Bergantine was granted membership into ASCAP, the American Society of Composers and Publishers. Bergantine’s songwriting included other original works such as "Why Am I Losing You" and "Forever With You." These were recorded following the success of "My Happiness." Bergantine also collaborated locally to write "Watch Your Step," which became a national safety song.

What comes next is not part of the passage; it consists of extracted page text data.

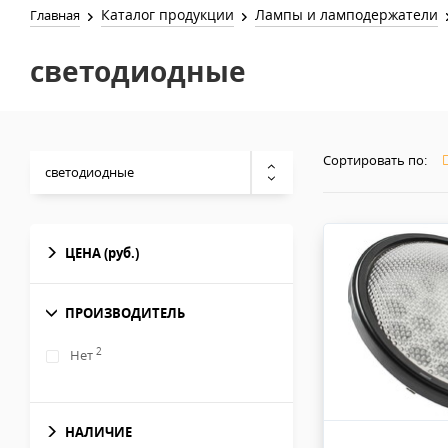
Каталог продукции
Лампы и ламподержатели
Главная
светодиодные
Сортировать по:
светодиодные
ЦЕНА
(руб.)
ПРОИЗВОДИТЕЛЬ
2
Нет
НАЛИЧИЕ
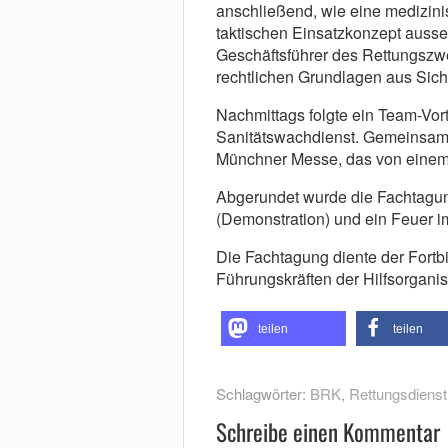
anschließend, wie eine medizin
taktischen Einsatzkonzept ausseh
Geschäftsführer des Rettungszw
rechtlichen Grundlagen aus Sich
Nachmittags folgte ein Team-Vor
Sanitätswachdienst. Gemeinsam 
Münchner Messe, das von einem
Abgerundet wurde die Fachtagun
(Demonstration) und ein Feuer i
Die Fachtagung diente der Fortb
Führungskräften der Hilfsorgani
teilen
teilen
Schlagwörter:
BRK
,
Rettungsdienst
Schreibe einen Kommentar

Bergantine died July 4, 1952, at the age of 42. He was a lifelong Kansas City resident except for six years in Italy as a youngster. His last home, shared with his wife, Vita, and their two children, Patty and Billy, was at 4234 Grand Avenue North. "My Happiness," was played at Bergantine’s funeral.

=="My Happiness"==
Bergantine was orchestra leader of "The Happiness Boys", a Kansas City band of the 1930s. This was the time of the Great Depression. "My Happiness" was played by "The Happiness Boys" wherever they performed. It was several years before the song itself, which Bergantine wrote about 1931, was recorded on an independent label. "My Happiness" was selected for the flip side of a record for a hit song. It was recorded by Jon and Sondra Steele on Damon Records and released in January 1948. Bergantine shared musical credits with Betty Peterson. He was credited for melody. Peterson, the wife of music publisher Louis Blasco, was credited for lyrics. The flip side, which was "My Happiness," was the side people wanted to hear. The listening public fell in love with it. "My Happiness" swept the record stores. It became a top song, winding up No. 2 on the charts.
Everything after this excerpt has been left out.